De là, ses successeurs vont s'interroger sur l'intérêt de perpétuer un système qu'on corrompt de plus en plus - car Wagner n'est que le point de départ d'un surraffinement harmonique qui sera propre aux décadents et accentuera ces caractéristiques. A quoi bon une gamme de référence, en effet, si elle est 'polluée' et changeante (car à cela s'ajoute la quantité impressionnante de modulations) au point de ne plus être la référence de rien du tout ?
Claude Debussy, ensuite, notamment avec l'usage de sa gamme par tons, extrêmement destructrice de la tonalité, place définitivement le ver dans le fruit : étant donné que toutes les notes de la gamme sont séparées par le même intervalle (et un intervalle bien rond, pas agressif comme un demi-ton), il n'est plus possible de repérer l'endroit de la gamme où l'on se situe au cours du morceau. La polarisation propre à la tonalité (un accord en appelle un autre) disparaît, la logique tonale est rompue.
Devant le chromatisme toujours croissant - c'est-à-dire l'emprunt à des gammes étrangères à celle dans laquelle est censée s'écrire la pièce -, jusqu'à l'absurde, beaucoup de compositeurs au tournant du vingtième siècle avaient déjà songé à changer de système.

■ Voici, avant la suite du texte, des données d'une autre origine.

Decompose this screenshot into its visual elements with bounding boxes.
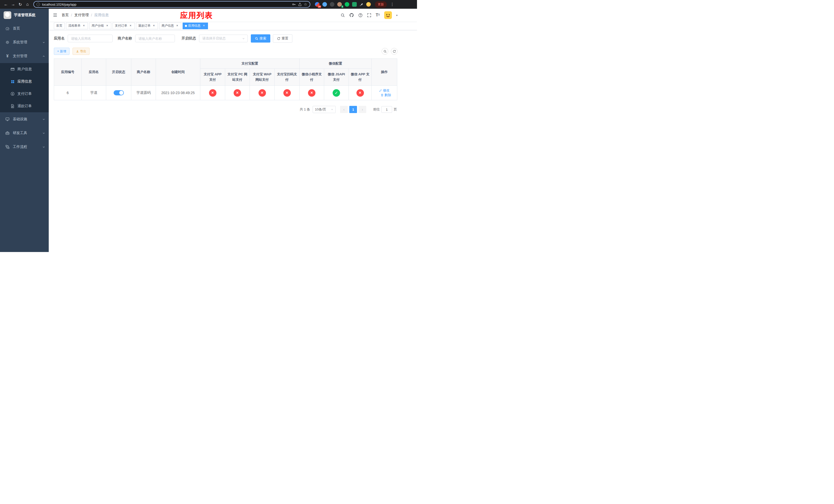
browser-reload-icon[interactable]: ↻: [17, 1, 24, 8]
table-row: 6 芋道 芋道源码 2021-10-23 08:49:25 × × × × × …: [54, 86, 397, 100]
tab-process-form[interactable]: 流程表单 ×: [66, 23, 88, 29]
app-title: 芋道管理系统: [14, 13, 36, 18]
merchant-name-input[interactable]: [135, 35, 175, 42]
close-icon[interactable]: ×: [202, 24, 206, 28]
sidebar-item-refund-orders[interactable]: 退款订单: [0, 100, 49, 112]
chevron-down-icon: [42, 145, 45, 148]
page-unit-label: 页: [394, 107, 397, 112]
goto-page: 前往 页: [373, 106, 397, 113]
caret-down-icon[interactable]: ▾: [396, 14, 397, 17]
browser-home-icon[interactable]: ⌂: [24, 1, 31, 8]
sidebar-item-devtools[interactable]: 研发工具: [0, 126, 49, 140]
tab-merchant-info[interactable]: 商户信息 ×: [159, 23, 181, 29]
sidebar-item-payment-orders[interactable]: 支付订单: [0, 88, 49, 100]
reset-button[interactable]: 重置: [273, 35, 292, 43]
table-toolbar: + 新增 导出: [54, 48, 397, 55]
edit-button[interactable]: 修改: [379, 88, 390, 93]
font-size-icon[interactable]: TT: [376, 13, 380, 17]
col-header-actions: 操作: [372, 59, 397, 86]
top-navbar: 首页 / 支付管理 / 应用信息 应用列表: [49, 9, 417, 22]
sidebar-item-system[interactable]: 系统管理: [0, 36, 49, 49]
chrome-update-button[interactable]: 更新: [375, 1, 387, 8]
password-key-icon[interactable]: [292, 2, 296, 6]
next-page-button[interactable]: ›: [358, 106, 366, 113]
browser-menu-icon[interactable]: ⋮: [389, 2, 395, 7]
address-bar[interactable]: i localhost:1024/pay/app ☆: [33, 1, 310, 8]
avatar[interactable]: [384, 11, 392, 19]
fullscreen-icon[interactable]: [367, 13, 371, 18]
sidebar-item-label: 基础设施: [13, 117, 41, 121]
plus-icon: +: [57, 49, 59, 53]
sidebar-item-infra[interactable]: 基础设施: [0, 112, 49, 126]
extension-icon[interactable]: [322, 2, 327, 7]
app-name-input[interactable]: [68, 35, 113, 42]
tab-home[interactable]: 首页: [54, 23, 65, 29]
search-button[interactable]: 搜索: [251, 35, 270, 43]
sidebar-collapse-icon[interactable]: [53, 13, 58, 18]
url-text: localhost:1024/pay/app: [42, 3, 290, 6]
delete-button[interactable]: 删除: [380, 93, 391, 97]
tab-app-info[interactable]: 应用信息 ×: [182, 23, 208, 29]
search-icon[interactable]: [341, 13, 345, 18]
tab-refund-orders[interactable]: 退款订单 ×: [136, 23, 158, 29]
yen-icon: ¥: [5, 54, 10, 59]
extension-icon[interactable]: [352, 2, 357, 7]
status-label: 开启状态: [181, 36, 196, 41]
breadcrumb-home[interactable]: 首页: [62, 13, 69, 18]
sidebar-logo-row[interactable]: 芋道管理系统: [0, 9, 49, 22]
sidebar-item-home[interactable]: 首页: [0, 22, 49, 36]
close-icon[interactable]: ×: [129, 24, 132, 28]
goto-page-input[interactable]: [381, 106, 392, 113]
sidebar-item-label: 商户信息: [18, 67, 49, 71]
sidebar-item-payment[interactable]: ¥ 支付管理: [0, 49, 49, 63]
help-icon[interactable]: [358, 13, 363, 18]
cell-created: 2021-10-23 08:49:25: [156, 86, 200, 100]
bookmark-star-icon[interactable]: ☆: [304, 2, 307, 7]
status-toggle[interactable]: [114, 90, 124, 95]
sidebar-item-label: 退款订单: [18, 104, 49, 109]
extension-icon[interactable]: [345, 2, 349, 7]
emoji-extension-icon[interactable]: [366, 2, 371, 7]
document-icon: [10, 104, 15, 109]
breadcrumb: 首页 / 支付管理 / 应用信息: [62, 13, 109, 18]
goto-label: 前往: [373, 107, 380, 112]
close-icon[interactable]: ×: [152, 24, 156, 28]
sidebar-item-merchant-info[interactable]: 商户信息: [0, 63, 49, 75]
hide-search-button[interactable]: [381, 48, 388, 54]
refresh-button[interactable]: [391, 48, 397, 54]
sidebar-item-app-info[interactable]: 应用信息: [0, 75, 49, 88]
export-button[interactable]: 导出: [72, 48, 89, 55]
current-page[interactable]: 1: [349, 106, 357, 113]
col-header-alipay-qr: 支付宝扫码支付: [275, 69, 300, 86]
extension-icon[interactable]: 1: [337, 2, 342, 7]
share-icon[interactable]: [298, 3, 302, 6]
extension-icon[interactable]: 10: [315, 2, 320, 7]
browser-forward-icon[interactable]: →: [10, 1, 16, 8]
tab-payment-orders[interactable]: 支付订单 ×: [113, 23, 135, 29]
breadcrumb-payment[interactable]: 支付管理: [74, 13, 89, 18]
prev-page-button[interactable]: ‹: [340, 106, 348, 113]
extension-icon[interactable]: [330, 2, 334, 7]
app-logo: [4, 11, 11, 19]
close-icon[interactable]: ×: [105, 24, 109, 28]
site-info-icon[interactable]: i: [37, 3, 40, 6]
pin-icon[interactable]: [359, 3, 364, 6]
sidebar-item-workflow[interactable]: 工作流程: [0, 140, 49, 154]
sidebar: 芋道管理系统 首页 系统管理 ¥ 支付管理: [0, 9, 49, 252]
app-name-label: 应用名: [54, 36, 65, 41]
close-icon[interactable]: ×: [175, 24, 179, 28]
col-header-wx-lite: 微信小程序支付: [300, 69, 324, 86]
tab-user-group[interactable]: 用户分组 ×: [89, 23, 111, 29]
browser-back-icon[interactable]: ←: [3, 1, 9, 8]
tags-view-bar: 首页 流程表单 × 用户分组 × 支付订单 × 退款订单 × 商户信息 ×: [49, 22, 417, 30]
page-size-select[interactable]: 10条/页: [313, 106, 336, 113]
github-icon[interactable]: [349, 13, 354, 18]
breadcrumb-separator: /: [71, 13, 72, 17]
status-select[interactable]: 请选择开启状态: [199, 35, 248, 42]
alipay-pc-status-icon: ×: [234, 89, 241, 97]
close-icon[interactable]: ×: [82, 24, 86, 28]
cell-actions: 修改 删除: [372, 86, 397, 100]
add-button[interactable]: + 新增: [54, 48, 69, 55]
group-header-alipay: 支付宝配置: [200, 59, 300, 69]
cell-name: 芋道: [82, 86, 106, 100]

Ferruccio Busoni avait par exemple commencé la difficile théorisation d'un usage des tiers et quarts de ton, inexistants en musique occidentale, sans jamais pouvoir aboutir à un système totalement cohérent. Il avait notamment conçu de nouveaux agencements pour les claviers des pianos, afin de pouvoir jouer le plus commodément possible tous ces nouveaux intervalles - car si au violon le doigt peut produire tous les intervalles (ce qui fait aussi la difficulté pour jouer juste), ce n'est pas si évident pour tous les instruments...
Tandis qu'Abel Decaux (dans ses Clairs de Lune (composés dès 1900), par des notes valant en elles-mêmes, sans recherche de pôle de référence) ou le jeune Richard Strauss (dans la scène de Clytemnestre d'Elektra, par le chromatisme jusqu'à la perte de vue de la référence) poussent jusqu'à l'atonalité au sein de pièces tonales [1], Schoenberg fait le choix radical de tout reconstruire.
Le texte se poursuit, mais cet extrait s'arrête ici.